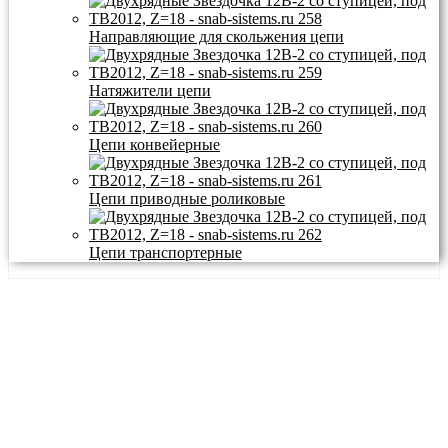
Направляющие для скольжения цепи
Натяжители цепи
Цепи конвейерные
Цепи приводные роликовые
Цепи транспортерные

━━━━━━━━━━

> _TASK TO CARRY OUT_
Find the line that contains "Натяжители цепи". Copy it and every line after it to the end of the records, exactly, and nothing more.

> _ANSWER TO THIS TASK_
Натяжители цепи
Цепи конвейерные
Цепи приводные роликовые
Цепи транспортерные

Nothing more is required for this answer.